Boeing has completed destructive testing on the 787's all-composite wing box, a process which is part of the aircraft's certification programme.
Manufactured by Boeing's Japanese partners, the wing box is the crucial support structure for the twin-jet's wings, engines and landing-gear.
The airframer says today that it has finished destructive tests on a full-scale wing box, and plans to release video images of the procedure on 18 November.
"Successful completion of the wing box destruction test marks a major step forward in highlighting the innovation on the 787," says 787 development vice-president Mark Jenks.
"In addition to determining the strength of the structure, the test helps us verify the analytical methods we have used to calculate the loads the structure will have to carry."
Boeing has given little additional information, but a spokeswoman for the company says that the structure passed the test.
Certification requirements mean the wing must withstand loads 1.5 times that of the maximum aerodynamic loading the aircraft could expect in service.
The wing box used in the tests weighs around 24,950kg (55,000lb), inclusive of test instrumentation, and measures some 15.2m (50ft) in length and up to 5.5m (18ft) in width.

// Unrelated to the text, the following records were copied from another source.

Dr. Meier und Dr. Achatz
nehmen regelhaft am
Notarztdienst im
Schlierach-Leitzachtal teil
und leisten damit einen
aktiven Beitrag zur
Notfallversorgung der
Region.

Upper and lower surface panels of the wing are manufactured from the composite materials used for the fuselage, while the 787's wing ribs are monolithic aluminium.
Japanese firm Mitsubishi Heavy Industries builds the wing box sections while Fuji Heavy Industries manufactures the centre wing box for the aircraft.
The centre wing box was at the centre of a design issue earlier this year when Boeing discovered that its composite spars buckled prematurely after they had been slimmed down to reduce the jet's weight.
Boeing admitted in March that it was having to modify the centre wing box of the first six 787 aircraft, and incorporate a new design into subsequent airframes.